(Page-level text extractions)
————

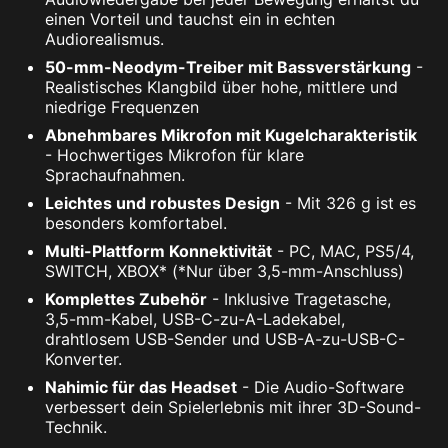
einen Vorteil und tauchst ein in echten
Audiorealismus.
50-mm-Neodym-Treiber mit Bassverstärkung
-
Realistisches Klangbild über hohe, mittlere und
niedrige Frequenzen
Abnehmbares Mikrofon mit Kugelcharakteristik
- Hochwertiges Mikrofon für klare
Sprachaufnahmen.
Leichtes und robustes Design
- Mit 326 g ist es
besonders komfortabel.
Multi-Plattform Konnektivität
- PC, MAC, PS5/4,
SWITCH, XBOX* (*Nur über 3,5-mm-Anschluss)
Komplettes Zubehör
- Inklusive Tragetasche,
3,5-mm-Kabel, USB-C-zu-A-Ladekabel,
drahtlosem USB-Sender und USB-A-zu-USB-C-
Konverter.
Nahimic für das Headset
- Die Audio-Software
verbessert dein Spielerlebnis mit ihrer 3D-Sound-
Technik.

————

__DIRECTIONS__
Starting at the line that contains "SWITCH, XBOX* (*Nur über 3,5-mm-Anschluss)", retype every line through the end of the records exactly, and nothing else.

__PROBLEM SOLUTION__
SWITCH, XBOX* (*Nur über 3,5-mm-Anschluss)
Komplettes Zubehör
- Inklusive Tragetasche,
3,5-mm-Kabel, USB-C-zu-A-Ladekabel,
drahtlosem USB-Sender und USB-A-zu-USB-C-
Konverter.
Nahimic für das Headset
- Die Audio-Software
verbessert dein Spielerlebnis mit ihrer 3D-Sound-
Technik.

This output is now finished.